▸ What you have to do
Lines that contain "close": how many are there in the listing below? Answer with a number and nothing more.

▸ Material to process
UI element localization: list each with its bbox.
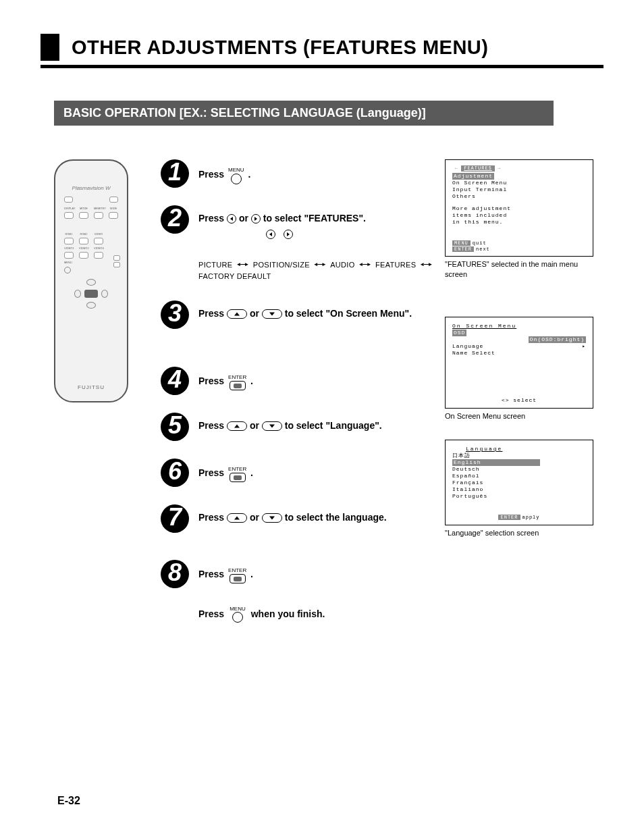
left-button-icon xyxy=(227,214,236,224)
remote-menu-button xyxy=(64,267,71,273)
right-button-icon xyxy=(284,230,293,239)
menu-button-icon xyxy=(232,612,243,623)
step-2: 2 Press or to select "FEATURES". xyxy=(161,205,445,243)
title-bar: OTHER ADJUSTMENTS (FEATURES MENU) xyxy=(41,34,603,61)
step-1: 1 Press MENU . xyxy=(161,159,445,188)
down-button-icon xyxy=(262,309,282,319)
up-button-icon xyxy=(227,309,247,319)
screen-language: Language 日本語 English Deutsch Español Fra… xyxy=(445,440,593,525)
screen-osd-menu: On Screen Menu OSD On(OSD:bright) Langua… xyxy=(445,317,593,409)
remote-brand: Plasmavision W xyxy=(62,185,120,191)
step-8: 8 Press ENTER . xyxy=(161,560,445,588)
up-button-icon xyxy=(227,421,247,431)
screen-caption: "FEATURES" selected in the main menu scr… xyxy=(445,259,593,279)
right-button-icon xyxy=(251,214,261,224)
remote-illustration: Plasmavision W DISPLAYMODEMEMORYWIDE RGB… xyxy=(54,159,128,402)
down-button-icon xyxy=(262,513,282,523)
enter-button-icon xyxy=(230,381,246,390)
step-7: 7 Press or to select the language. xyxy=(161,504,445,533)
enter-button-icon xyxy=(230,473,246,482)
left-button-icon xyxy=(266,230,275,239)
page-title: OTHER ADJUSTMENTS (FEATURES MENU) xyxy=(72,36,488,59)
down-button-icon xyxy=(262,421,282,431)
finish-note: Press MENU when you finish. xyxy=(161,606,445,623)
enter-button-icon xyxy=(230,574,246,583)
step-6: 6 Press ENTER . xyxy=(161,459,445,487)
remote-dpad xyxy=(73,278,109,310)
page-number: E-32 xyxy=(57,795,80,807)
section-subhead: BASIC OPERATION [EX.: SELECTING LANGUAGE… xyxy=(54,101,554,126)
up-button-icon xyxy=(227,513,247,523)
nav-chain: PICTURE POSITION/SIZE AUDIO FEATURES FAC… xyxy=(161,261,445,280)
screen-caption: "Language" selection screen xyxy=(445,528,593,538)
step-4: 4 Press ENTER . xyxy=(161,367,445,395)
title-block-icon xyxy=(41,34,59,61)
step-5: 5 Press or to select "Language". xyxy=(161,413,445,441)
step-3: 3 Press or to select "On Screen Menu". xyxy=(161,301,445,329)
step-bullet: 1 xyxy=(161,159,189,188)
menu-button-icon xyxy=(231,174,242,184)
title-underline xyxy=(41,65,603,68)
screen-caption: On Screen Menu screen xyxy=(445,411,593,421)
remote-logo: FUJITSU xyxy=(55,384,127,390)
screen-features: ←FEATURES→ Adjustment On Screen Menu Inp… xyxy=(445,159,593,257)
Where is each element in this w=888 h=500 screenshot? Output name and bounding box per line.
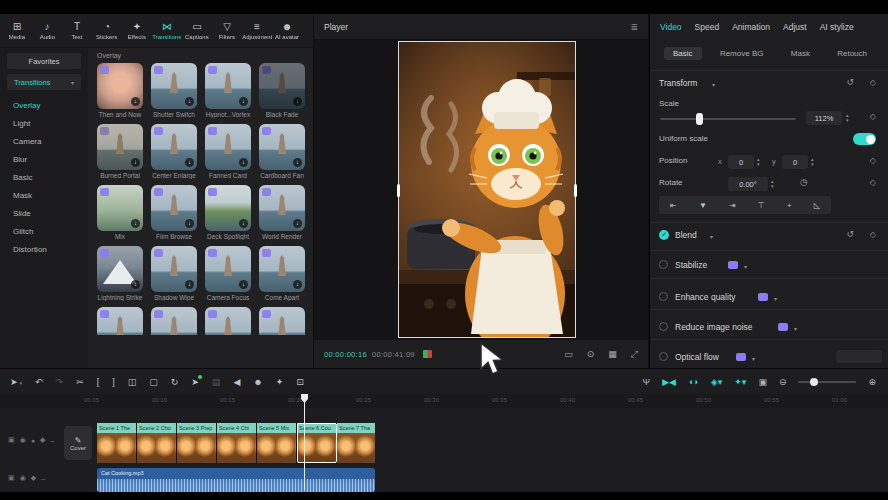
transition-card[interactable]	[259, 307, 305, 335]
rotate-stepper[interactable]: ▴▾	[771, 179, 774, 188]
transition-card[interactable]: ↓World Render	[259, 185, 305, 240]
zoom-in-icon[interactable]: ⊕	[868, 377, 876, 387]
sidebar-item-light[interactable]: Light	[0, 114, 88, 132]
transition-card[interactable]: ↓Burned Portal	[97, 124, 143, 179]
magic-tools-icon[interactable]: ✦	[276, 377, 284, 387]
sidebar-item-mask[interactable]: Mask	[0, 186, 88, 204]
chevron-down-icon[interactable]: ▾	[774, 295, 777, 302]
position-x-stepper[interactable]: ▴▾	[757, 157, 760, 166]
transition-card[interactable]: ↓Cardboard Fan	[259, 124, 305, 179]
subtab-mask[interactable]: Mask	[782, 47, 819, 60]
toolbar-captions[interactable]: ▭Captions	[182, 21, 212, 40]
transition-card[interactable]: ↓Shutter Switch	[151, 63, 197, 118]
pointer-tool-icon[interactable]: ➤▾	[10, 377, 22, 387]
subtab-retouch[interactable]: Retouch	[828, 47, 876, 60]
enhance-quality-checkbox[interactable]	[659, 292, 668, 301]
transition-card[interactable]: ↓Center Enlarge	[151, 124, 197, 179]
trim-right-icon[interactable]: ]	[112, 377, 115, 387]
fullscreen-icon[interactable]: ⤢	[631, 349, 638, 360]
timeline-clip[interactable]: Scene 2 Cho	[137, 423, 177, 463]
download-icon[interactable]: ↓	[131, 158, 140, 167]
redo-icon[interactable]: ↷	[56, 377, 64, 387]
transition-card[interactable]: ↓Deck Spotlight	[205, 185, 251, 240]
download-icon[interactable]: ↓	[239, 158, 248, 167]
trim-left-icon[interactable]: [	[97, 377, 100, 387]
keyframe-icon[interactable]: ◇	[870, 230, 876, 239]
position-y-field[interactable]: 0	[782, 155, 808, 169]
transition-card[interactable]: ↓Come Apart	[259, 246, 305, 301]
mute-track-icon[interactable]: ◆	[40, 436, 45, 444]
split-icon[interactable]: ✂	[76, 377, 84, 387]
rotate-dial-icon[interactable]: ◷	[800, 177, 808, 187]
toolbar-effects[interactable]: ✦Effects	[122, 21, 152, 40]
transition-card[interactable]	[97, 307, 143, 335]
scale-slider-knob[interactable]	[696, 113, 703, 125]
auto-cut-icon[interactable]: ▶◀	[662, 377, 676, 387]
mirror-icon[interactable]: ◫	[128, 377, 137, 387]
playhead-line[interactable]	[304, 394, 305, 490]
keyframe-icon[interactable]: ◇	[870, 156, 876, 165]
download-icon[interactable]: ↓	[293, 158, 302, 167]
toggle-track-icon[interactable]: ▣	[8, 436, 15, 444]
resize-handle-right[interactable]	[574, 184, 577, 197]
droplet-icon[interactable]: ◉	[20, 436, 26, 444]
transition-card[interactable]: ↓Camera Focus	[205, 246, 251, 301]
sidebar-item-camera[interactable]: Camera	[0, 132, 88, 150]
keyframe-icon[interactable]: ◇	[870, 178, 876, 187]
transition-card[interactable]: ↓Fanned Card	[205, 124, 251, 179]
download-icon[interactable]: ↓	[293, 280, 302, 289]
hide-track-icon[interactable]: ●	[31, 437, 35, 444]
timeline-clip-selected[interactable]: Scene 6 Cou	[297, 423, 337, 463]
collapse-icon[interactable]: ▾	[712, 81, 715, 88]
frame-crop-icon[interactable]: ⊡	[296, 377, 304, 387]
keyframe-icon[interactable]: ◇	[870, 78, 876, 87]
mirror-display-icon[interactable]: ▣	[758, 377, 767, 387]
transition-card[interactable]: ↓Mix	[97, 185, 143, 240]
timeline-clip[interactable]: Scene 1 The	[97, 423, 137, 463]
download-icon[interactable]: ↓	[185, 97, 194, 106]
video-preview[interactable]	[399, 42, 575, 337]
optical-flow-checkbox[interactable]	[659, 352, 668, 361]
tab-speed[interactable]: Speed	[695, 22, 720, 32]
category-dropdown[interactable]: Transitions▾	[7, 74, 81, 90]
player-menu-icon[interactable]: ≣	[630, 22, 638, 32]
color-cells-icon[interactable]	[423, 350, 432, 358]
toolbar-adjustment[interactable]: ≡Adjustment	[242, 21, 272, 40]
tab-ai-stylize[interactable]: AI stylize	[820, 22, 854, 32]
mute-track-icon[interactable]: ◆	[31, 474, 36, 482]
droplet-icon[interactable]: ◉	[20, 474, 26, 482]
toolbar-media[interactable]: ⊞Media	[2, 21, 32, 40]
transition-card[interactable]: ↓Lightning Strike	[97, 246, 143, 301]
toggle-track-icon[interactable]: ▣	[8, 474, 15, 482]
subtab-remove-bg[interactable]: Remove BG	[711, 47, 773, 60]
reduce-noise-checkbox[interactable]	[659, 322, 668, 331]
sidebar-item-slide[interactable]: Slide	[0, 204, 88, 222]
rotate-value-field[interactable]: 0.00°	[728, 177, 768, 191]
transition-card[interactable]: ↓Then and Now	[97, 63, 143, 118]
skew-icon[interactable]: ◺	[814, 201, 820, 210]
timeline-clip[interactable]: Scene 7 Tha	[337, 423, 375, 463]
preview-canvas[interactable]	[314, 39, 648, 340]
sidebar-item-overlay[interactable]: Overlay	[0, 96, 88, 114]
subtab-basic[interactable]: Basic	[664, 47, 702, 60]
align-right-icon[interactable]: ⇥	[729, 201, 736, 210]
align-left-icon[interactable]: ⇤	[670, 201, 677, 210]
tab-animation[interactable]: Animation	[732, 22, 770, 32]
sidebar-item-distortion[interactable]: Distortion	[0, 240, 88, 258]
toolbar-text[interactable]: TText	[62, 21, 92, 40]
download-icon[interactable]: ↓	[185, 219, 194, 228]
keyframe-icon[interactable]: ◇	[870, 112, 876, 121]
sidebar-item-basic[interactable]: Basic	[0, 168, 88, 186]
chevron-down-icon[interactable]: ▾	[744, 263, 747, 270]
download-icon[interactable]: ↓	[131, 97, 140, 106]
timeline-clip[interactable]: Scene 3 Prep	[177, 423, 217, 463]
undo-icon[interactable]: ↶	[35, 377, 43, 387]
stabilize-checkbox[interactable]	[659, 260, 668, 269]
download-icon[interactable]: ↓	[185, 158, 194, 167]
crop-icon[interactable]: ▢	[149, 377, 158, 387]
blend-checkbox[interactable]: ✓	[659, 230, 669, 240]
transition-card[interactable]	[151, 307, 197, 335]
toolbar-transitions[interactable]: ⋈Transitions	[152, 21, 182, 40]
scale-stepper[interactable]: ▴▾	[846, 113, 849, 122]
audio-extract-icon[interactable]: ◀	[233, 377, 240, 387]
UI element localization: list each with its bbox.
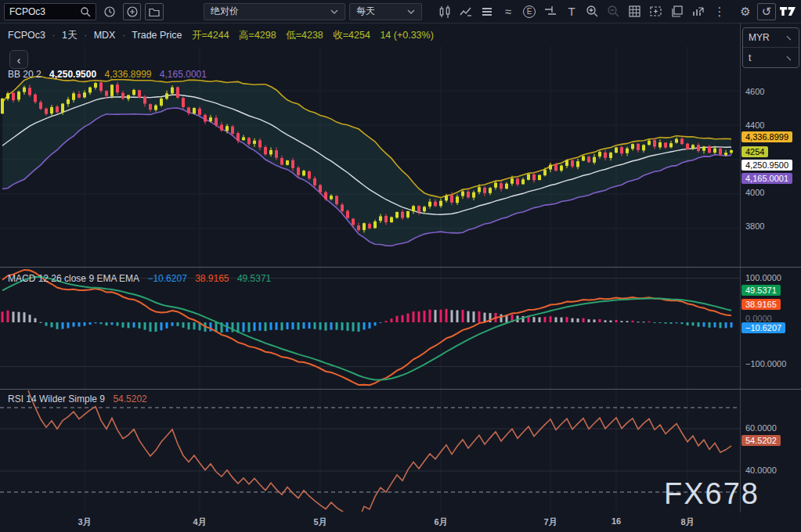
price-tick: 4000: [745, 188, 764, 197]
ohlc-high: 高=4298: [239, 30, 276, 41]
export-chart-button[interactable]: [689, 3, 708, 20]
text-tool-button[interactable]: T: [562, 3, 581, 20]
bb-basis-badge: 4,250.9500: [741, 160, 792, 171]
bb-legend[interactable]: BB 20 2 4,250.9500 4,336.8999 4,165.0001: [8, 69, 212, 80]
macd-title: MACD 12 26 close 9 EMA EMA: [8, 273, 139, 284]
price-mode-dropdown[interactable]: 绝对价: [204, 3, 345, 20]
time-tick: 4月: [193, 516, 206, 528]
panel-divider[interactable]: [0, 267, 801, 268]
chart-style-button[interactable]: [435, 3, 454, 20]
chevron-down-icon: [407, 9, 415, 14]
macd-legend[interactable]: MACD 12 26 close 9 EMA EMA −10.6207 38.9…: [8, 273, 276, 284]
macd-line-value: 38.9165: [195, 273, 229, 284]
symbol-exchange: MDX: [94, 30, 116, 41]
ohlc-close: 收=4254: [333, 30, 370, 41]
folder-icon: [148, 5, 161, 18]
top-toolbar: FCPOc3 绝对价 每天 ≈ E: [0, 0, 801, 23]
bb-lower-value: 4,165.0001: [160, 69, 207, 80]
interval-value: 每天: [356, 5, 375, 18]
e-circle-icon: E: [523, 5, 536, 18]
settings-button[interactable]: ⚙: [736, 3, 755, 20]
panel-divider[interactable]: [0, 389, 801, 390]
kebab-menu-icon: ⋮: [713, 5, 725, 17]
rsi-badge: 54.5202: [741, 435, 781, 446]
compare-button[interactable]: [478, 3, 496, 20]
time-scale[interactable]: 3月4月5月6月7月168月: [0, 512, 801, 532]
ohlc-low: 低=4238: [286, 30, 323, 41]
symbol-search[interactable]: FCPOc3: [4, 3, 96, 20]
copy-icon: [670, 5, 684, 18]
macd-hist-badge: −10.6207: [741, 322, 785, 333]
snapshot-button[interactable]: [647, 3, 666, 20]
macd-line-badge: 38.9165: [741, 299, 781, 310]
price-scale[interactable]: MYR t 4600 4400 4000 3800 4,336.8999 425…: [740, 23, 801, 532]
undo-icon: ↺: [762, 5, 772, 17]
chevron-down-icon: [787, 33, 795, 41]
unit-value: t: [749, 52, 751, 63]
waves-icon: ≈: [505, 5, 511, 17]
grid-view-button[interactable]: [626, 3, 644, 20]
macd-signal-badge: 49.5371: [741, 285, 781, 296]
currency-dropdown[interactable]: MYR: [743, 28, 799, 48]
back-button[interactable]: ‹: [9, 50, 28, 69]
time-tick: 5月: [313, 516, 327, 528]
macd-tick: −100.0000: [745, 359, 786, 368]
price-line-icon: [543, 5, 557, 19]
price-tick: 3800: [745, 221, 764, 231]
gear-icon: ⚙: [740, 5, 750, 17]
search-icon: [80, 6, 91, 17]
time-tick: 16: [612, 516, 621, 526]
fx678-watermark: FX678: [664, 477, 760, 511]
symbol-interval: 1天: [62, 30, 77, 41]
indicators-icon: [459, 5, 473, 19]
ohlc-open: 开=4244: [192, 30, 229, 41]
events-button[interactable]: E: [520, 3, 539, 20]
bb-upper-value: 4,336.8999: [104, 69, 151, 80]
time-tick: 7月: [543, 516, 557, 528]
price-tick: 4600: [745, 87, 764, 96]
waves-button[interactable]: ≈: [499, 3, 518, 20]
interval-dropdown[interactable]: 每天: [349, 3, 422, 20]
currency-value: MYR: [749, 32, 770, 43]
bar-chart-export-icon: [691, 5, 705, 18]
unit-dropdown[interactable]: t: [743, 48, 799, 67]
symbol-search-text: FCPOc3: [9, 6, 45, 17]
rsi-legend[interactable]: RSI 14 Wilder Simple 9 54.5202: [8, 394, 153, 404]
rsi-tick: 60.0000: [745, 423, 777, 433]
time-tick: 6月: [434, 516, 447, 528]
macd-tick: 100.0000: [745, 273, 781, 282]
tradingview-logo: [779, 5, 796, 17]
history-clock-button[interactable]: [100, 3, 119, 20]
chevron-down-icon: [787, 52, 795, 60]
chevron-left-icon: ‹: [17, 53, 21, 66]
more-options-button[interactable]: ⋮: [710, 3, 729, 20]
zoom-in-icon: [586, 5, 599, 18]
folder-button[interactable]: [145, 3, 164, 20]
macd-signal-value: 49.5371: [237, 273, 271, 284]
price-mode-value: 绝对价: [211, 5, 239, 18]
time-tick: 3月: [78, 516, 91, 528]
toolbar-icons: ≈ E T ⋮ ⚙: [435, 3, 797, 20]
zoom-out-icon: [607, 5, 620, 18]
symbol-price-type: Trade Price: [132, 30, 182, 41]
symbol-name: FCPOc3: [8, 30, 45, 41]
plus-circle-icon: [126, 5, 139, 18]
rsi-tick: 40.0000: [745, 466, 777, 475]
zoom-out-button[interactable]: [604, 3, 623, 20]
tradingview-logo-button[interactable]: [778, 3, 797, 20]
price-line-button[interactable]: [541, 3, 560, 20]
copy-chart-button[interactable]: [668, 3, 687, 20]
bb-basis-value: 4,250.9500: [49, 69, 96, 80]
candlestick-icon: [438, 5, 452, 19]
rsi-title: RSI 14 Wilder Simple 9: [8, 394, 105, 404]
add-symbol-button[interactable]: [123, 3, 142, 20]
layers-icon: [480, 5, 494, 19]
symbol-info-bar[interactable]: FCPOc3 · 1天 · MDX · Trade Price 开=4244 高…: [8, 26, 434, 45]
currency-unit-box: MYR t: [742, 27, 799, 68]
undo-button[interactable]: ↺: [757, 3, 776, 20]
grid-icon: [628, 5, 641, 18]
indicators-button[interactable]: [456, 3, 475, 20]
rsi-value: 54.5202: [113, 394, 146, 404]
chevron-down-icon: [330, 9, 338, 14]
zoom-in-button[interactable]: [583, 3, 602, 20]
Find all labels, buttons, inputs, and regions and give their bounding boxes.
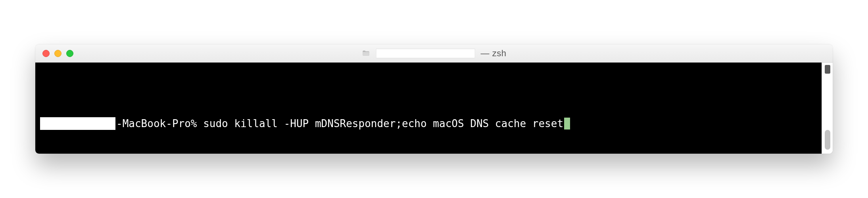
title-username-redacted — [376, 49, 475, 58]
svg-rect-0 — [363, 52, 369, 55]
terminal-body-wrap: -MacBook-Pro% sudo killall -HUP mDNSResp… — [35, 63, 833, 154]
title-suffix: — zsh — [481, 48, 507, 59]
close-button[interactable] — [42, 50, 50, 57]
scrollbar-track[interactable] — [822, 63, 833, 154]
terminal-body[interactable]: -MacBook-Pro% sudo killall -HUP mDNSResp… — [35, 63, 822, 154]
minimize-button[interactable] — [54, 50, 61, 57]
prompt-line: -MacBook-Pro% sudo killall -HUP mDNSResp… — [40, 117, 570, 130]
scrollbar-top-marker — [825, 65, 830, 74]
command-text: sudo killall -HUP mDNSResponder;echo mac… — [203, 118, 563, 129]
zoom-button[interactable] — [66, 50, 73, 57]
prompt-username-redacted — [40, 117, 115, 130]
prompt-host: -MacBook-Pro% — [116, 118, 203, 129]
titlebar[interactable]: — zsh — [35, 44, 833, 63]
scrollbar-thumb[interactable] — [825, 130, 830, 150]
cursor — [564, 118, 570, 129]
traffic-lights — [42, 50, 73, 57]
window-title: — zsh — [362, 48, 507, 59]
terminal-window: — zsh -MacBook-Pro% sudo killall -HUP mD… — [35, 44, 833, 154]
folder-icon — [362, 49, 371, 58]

▸ Output below
4